1970 film directed by Arthur Hiller

Love Story is a 1970 American romantic drama film directed by Arthur Hiller, written by Erich Segal (who concurrently adapted his screenplay into a 1970 novel). It stars Ali MacGraw and Ryan O'Neal, and features John Marley, Ray Milland, and Tommy Lee Jones in his film debut. The film is about a relationship between two students at Harvard College — the upper-class Oliver Barrett IV (O'Neal) and the working-class Jenny Cavilleri (MacGraw) — who are eventually affected by tragedy.

The film was released by Paramount Pictures on December 16, 1970. It was a major critical and commercial success, and was nominated for seven Academy Awards, including Best Picture, Best Director, Best Actor (for O'Neal), and Best Actress (for MacGraw). The film's theme song, "(Where Do I Begin?) Love Story", was nominated for two Grammy Awards.

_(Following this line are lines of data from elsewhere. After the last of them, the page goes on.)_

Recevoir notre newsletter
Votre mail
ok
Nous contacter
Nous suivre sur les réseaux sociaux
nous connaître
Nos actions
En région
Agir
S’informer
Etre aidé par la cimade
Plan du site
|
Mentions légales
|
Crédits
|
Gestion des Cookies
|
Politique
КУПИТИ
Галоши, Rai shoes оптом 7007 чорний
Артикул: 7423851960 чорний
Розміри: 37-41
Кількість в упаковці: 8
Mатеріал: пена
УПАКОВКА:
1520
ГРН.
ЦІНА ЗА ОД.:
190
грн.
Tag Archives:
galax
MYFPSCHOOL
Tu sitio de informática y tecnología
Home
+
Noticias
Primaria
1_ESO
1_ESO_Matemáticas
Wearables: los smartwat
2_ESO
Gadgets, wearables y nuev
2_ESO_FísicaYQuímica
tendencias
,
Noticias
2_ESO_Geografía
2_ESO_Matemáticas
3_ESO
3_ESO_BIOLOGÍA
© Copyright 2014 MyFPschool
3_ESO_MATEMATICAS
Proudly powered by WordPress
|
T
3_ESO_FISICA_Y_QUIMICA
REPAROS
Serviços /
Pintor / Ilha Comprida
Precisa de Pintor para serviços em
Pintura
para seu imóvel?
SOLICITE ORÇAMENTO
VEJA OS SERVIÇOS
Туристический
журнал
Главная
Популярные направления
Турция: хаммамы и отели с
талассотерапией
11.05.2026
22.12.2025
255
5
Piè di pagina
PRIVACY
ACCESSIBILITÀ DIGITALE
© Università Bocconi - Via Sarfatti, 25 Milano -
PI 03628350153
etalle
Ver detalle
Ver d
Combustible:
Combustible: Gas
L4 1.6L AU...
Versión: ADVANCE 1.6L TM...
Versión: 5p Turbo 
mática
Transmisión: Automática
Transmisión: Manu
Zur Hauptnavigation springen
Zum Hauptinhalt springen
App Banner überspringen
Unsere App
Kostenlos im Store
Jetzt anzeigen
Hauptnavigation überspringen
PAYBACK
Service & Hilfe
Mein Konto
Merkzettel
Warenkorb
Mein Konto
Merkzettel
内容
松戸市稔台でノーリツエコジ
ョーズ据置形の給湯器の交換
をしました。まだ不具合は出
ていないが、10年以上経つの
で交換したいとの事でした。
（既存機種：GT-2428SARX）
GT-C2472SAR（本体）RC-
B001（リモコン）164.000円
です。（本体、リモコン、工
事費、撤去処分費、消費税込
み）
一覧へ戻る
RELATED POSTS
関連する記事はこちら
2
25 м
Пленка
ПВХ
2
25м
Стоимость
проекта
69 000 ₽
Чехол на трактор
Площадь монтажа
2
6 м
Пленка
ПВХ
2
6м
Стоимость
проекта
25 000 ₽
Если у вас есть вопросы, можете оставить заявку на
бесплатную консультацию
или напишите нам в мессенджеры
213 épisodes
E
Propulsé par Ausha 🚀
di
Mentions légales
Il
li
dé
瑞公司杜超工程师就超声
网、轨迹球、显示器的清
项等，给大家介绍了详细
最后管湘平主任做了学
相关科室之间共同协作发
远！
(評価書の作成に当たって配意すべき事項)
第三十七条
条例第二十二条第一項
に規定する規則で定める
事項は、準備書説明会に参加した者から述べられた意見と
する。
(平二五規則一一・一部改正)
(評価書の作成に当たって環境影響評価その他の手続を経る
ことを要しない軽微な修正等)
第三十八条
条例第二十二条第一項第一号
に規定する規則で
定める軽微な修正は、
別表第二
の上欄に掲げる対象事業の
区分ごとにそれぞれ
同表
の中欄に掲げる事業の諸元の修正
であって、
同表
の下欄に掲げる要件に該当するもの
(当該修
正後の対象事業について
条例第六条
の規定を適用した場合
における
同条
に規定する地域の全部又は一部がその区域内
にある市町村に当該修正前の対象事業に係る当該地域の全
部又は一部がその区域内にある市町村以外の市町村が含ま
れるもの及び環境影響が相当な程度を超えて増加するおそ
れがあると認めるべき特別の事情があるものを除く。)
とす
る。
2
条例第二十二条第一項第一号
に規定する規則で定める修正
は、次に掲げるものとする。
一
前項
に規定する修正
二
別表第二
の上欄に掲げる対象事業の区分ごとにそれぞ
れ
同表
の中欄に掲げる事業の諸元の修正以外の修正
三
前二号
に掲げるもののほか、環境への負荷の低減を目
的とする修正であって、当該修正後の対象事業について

Love Story proved a pop culture sensation of the 1970s, spawning several imitations, parodies, and homages, and is credited with having re-energized the cinematic melodrama in Hollywood. A sequel film, Oliver's Story, followed in 1978. The film is considered one of the most romantic by the American Film Institute (No. 9 on the list) and is one of the highest-grossing films of all time adjusted for inflation.

==Plot==
Oliver Barrett IV, heir of an upper-class family, attends Harvard College, where he majors in social studies and plays ice hockey. He meets Jennifer "Jenny" Cavilleri, a quick-witted, working-class Radcliffe College student majoring in classical music. He invites her to a hockey game versus Dartmouth College and they fall in love despite their differences.

Later, Oliver's father drives a long distance to Ithaca, New York, to see his son's hockey game against Cornell University for the All-Ivy title. Barrett is suspended from the game for fighting and Harvard loses to Cornell, 4–3. Oliver turns down his father's offer of a steak dinner and help in getting into Harvard Law School.

Jenny reveals that she has a scholarship arranged for after her Radcliffe graduation to study in Paris with Nadia Boulanger. Oliver is upset that he does not figure in Jenny's plans and proposes marriage. She accepts his proposal and he takes her to the Barrett mansion to meet his parents, who are uncomfortable with her Italian-American and blue-collar background. Oliver's father says he will cut him off financially if he marries Jenny.

They visit her father, Phil, a widowed baker in Cranston, Rhode Island, who wants Oliver to get along with his father. Phil wants a Catholic wedding but Oliver and Jenny marry themselves with him reciting "Song of the Open Road" by Walt Whitman and her reciting "Sonnet 22" by Elizabeth Barrett Browning.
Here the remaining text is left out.